**RECORDS SHOWN:**
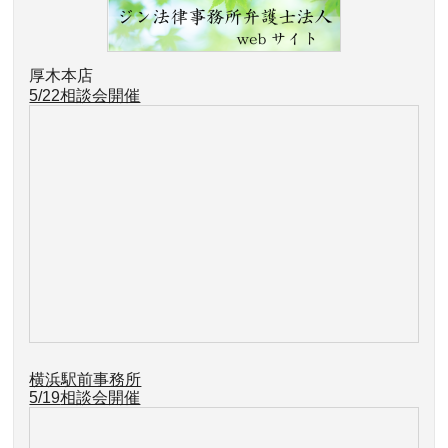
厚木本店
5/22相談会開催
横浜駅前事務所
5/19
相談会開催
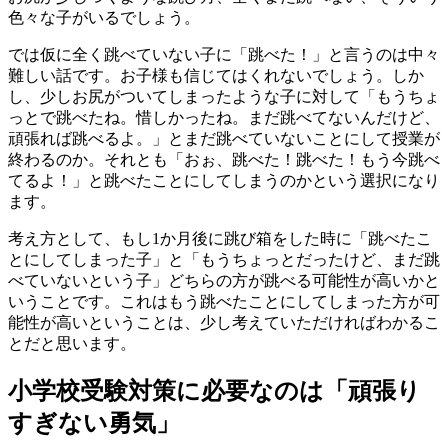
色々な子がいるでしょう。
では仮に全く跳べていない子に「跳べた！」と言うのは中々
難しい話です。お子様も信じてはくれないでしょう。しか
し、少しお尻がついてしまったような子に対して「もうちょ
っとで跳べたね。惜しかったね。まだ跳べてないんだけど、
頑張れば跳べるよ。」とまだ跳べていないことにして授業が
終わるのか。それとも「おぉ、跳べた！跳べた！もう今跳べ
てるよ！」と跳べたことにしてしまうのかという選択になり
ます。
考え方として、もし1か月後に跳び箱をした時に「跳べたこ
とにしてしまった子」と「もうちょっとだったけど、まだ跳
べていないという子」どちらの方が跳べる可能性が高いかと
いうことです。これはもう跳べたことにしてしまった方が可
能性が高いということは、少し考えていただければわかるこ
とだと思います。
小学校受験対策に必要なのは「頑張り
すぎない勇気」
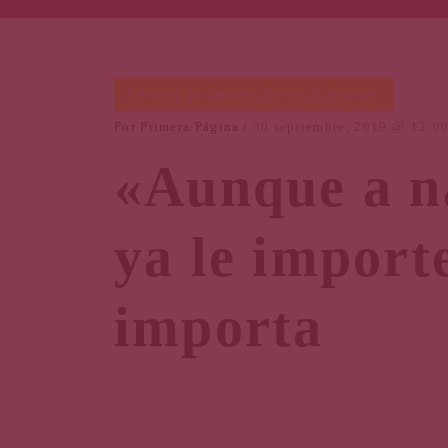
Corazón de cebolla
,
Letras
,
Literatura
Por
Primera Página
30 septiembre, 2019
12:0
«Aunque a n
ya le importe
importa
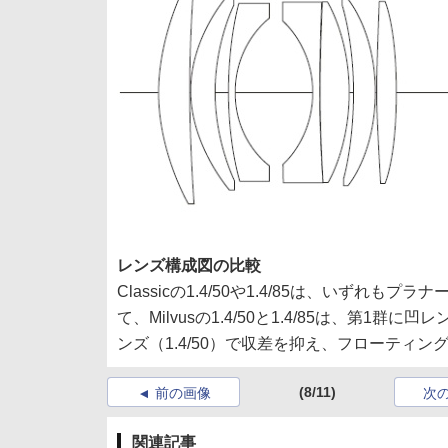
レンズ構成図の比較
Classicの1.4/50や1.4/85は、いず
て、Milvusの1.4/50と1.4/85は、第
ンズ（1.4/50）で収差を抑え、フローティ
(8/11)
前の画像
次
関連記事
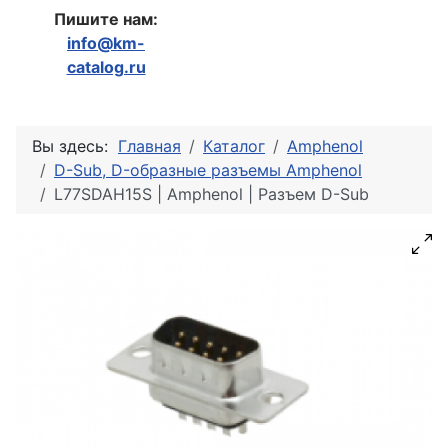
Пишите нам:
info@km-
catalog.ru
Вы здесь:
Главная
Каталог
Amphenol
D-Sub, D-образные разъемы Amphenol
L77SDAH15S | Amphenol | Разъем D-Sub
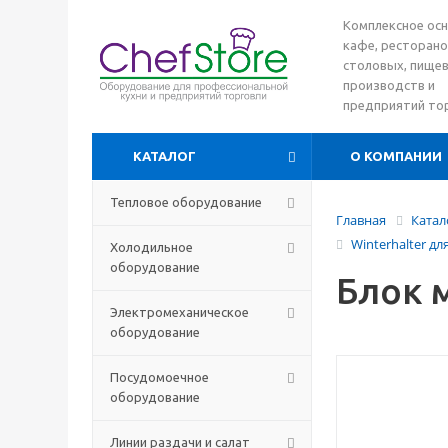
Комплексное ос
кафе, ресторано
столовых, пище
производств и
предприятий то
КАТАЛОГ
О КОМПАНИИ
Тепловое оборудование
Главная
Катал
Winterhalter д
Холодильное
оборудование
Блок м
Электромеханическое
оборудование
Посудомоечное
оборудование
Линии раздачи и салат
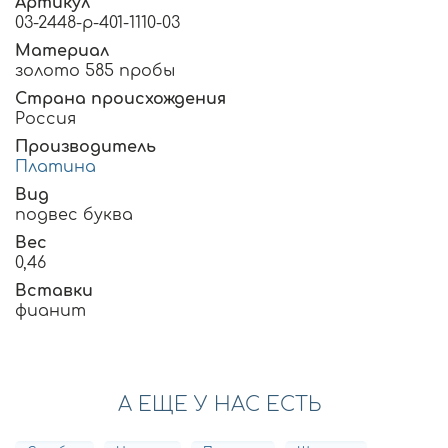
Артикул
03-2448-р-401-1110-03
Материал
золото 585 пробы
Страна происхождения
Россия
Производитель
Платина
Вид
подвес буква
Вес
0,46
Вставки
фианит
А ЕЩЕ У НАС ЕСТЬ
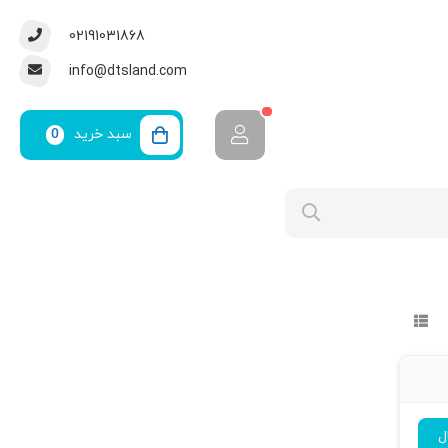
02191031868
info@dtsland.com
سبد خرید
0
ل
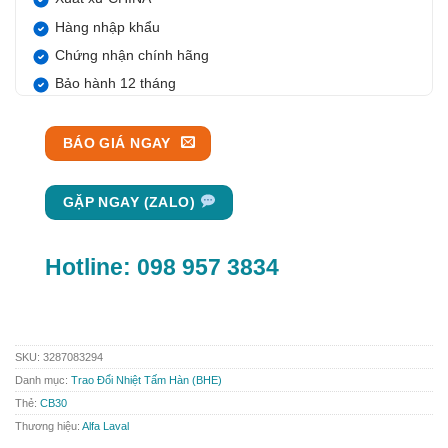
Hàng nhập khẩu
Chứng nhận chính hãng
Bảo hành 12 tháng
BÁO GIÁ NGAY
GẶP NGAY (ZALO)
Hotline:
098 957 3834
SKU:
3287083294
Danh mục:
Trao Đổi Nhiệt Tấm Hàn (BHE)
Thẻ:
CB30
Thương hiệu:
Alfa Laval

---

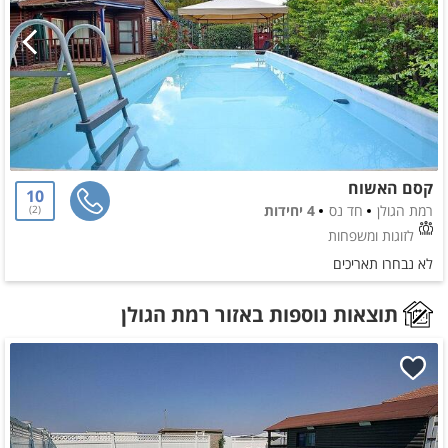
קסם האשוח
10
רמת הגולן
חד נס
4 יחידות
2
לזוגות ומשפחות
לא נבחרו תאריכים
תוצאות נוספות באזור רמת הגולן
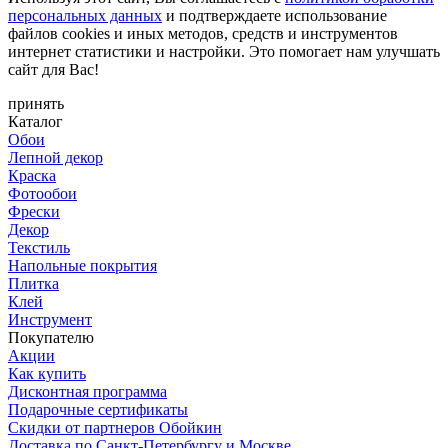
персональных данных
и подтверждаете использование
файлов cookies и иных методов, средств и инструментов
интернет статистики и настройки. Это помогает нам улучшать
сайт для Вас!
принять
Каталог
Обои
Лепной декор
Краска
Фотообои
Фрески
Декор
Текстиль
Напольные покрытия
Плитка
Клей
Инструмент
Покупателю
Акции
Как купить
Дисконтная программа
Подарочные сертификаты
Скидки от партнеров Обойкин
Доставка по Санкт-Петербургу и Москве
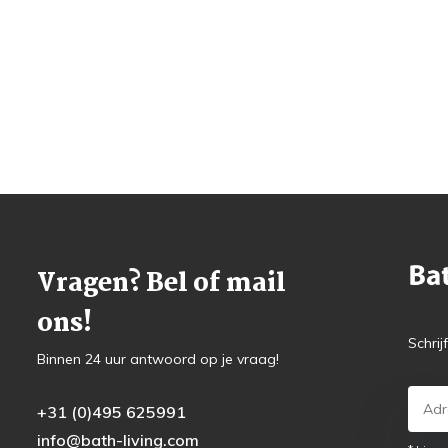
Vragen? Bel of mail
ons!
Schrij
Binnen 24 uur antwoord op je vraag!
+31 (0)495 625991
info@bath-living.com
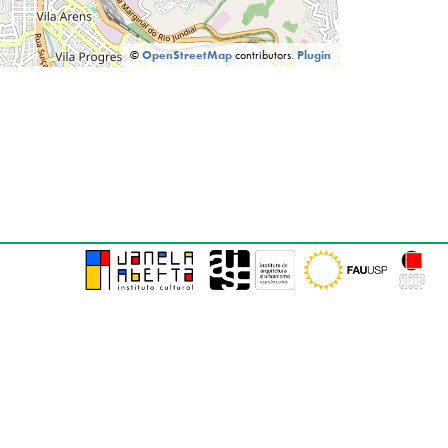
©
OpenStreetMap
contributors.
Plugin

**EXERCISE INSTRUCTIONS:**
Return the total of lines in these records that hold "info", without any other words.

**EXERCISE SOLUTION:**
3